Exercise aim: Take from the material every line containing the string "ринку" and copy it.

══════════

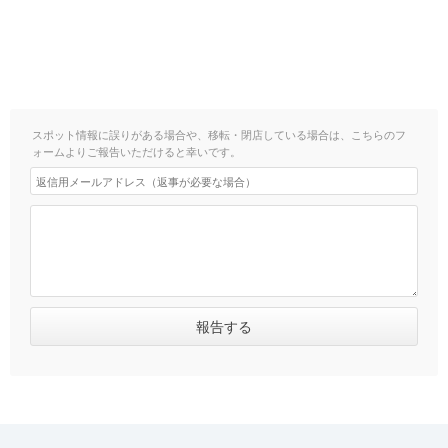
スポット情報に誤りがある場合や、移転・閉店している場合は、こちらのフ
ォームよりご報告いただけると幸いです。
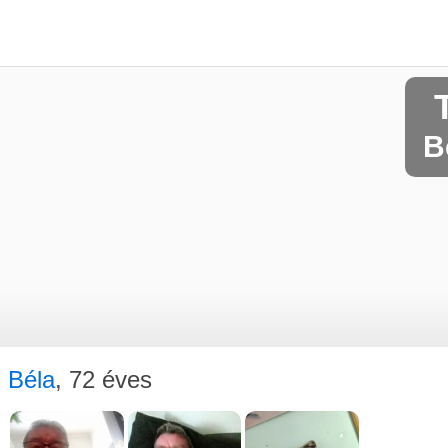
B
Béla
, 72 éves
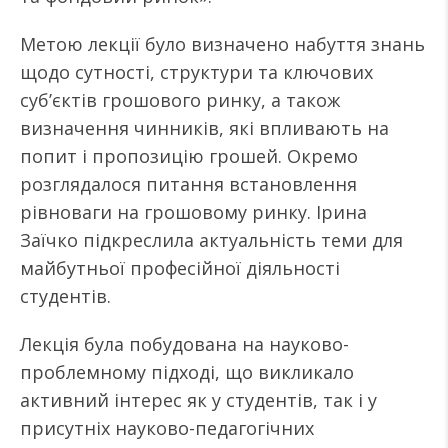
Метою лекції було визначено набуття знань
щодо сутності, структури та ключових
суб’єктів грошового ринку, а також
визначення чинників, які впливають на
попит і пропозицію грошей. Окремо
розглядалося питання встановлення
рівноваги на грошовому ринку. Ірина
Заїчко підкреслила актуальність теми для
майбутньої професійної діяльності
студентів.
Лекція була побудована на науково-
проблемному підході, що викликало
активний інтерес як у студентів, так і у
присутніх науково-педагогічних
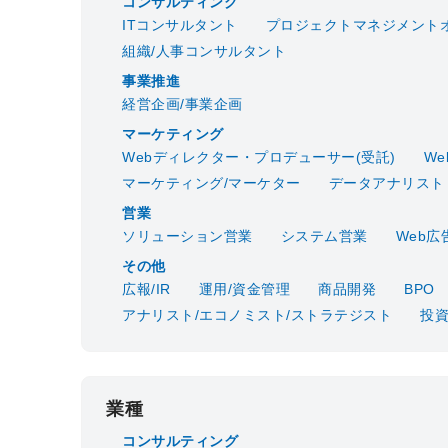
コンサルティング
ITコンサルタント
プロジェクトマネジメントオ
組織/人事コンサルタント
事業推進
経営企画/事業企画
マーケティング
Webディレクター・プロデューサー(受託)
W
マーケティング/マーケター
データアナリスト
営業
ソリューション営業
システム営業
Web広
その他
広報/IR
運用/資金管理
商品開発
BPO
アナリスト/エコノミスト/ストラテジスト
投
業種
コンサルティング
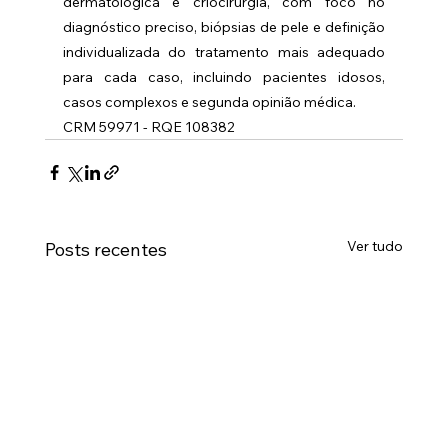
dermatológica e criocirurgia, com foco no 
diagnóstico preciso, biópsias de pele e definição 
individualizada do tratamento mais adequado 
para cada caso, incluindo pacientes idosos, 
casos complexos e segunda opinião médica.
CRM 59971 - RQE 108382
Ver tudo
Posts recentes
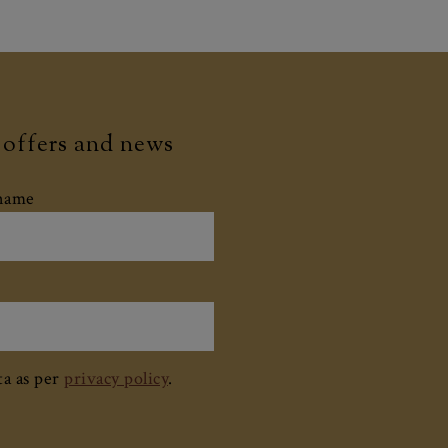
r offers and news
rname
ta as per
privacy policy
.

══════════

Final answer:
суб’єктів грошового ринку, а також
рівноваги на грошовому ринку. Ірина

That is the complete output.